DATA EXTRACT:

=== Section Start ===

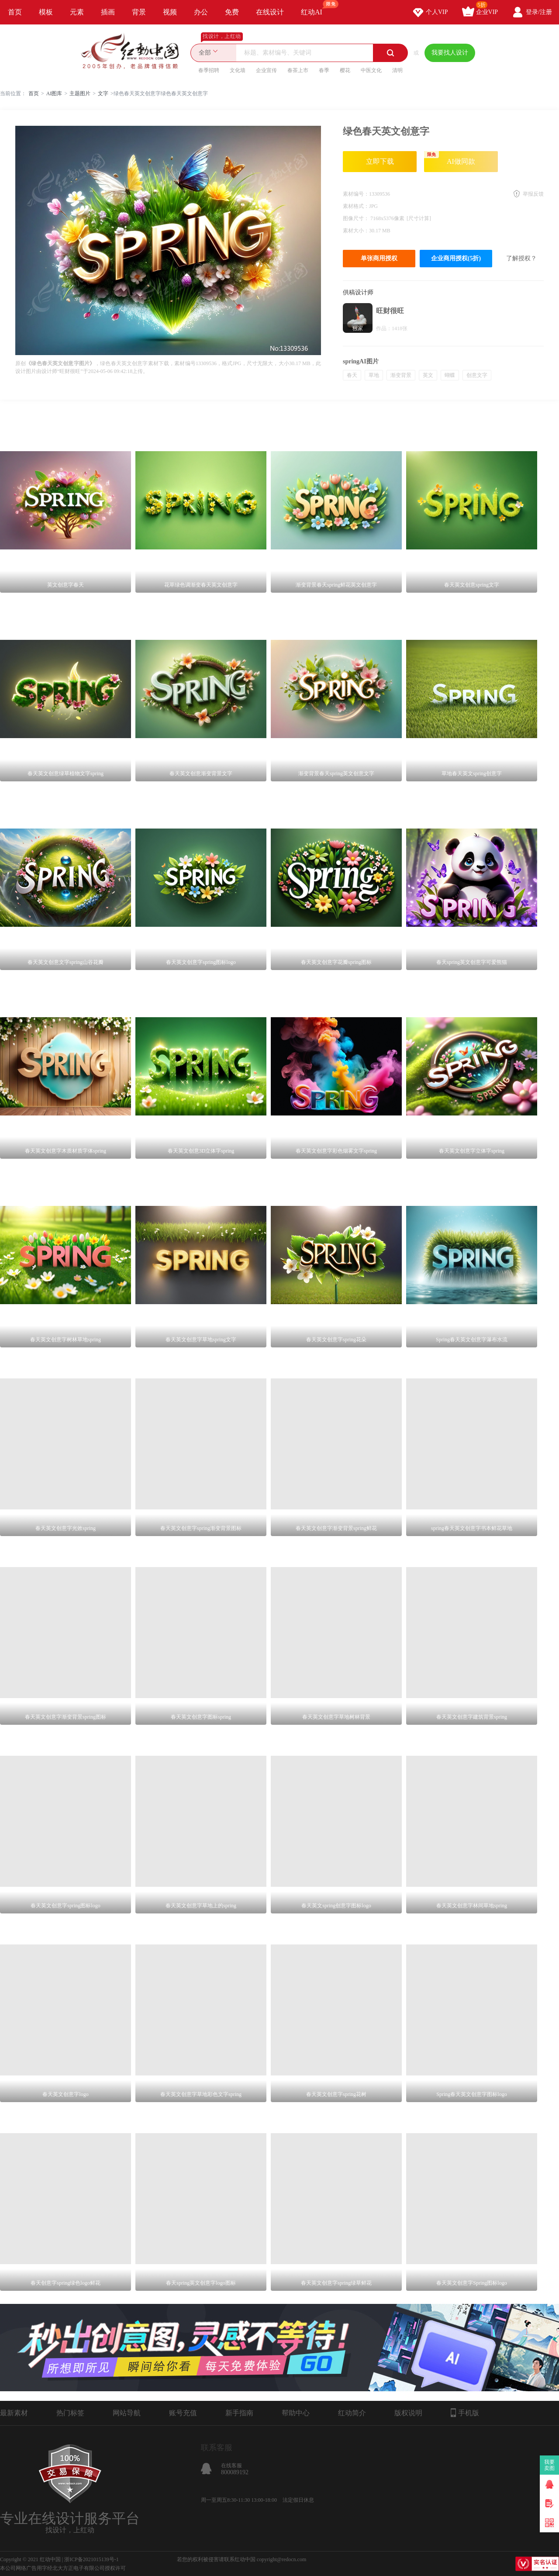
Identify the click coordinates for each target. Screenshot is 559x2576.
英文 (428, 375)
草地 (374, 375)
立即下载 (380, 161)
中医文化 (371, 70)
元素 (77, 12)
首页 (15, 12)
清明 (397, 70)
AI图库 (54, 93)
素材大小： (356, 231)
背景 (139, 12)
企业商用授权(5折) (456, 258)
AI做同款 (449, 158)
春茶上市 (297, 70)
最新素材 (14, 2413)
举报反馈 (533, 194)
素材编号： (356, 194)
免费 (232, 12)
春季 (324, 70)
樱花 (345, 70)
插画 (108, 12)
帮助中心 (296, 2413)
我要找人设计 (449, 52)
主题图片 (79, 93)
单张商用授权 (379, 258)
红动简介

=== Section End ===

WHAT TO DO:
With the pictures omitted, the entries are to be transcribed in full, exactly as they appear.

ANSWER BOX:
Identify the click coordinates for each target. Screenshot is 559x2576.
英文 (428, 375)
草地 (374, 375)
立即下载 (380, 161)
中医文化 (371, 70)
元素 (77, 12)
首页 (15, 12)
清明 (397, 70)
AI图库 (54, 93)
素材大小： (356, 231)
背景 (139, 12)
企业商用授权(5折) (456, 258)
AI做同款 (449, 158)
春茶上市 (297, 70)
最新素材 (14, 2413)
举报反馈 (533, 194)
素材编号： (356, 194)
免费 (232, 12)
春季 (324, 70)
樱花 (345, 70)
插画 (108, 12)
帮助中心 (296, 2413)
我要找人设计 (449, 52)
主题图片 (79, 93)
单张商用授权 (379, 258)
红动简介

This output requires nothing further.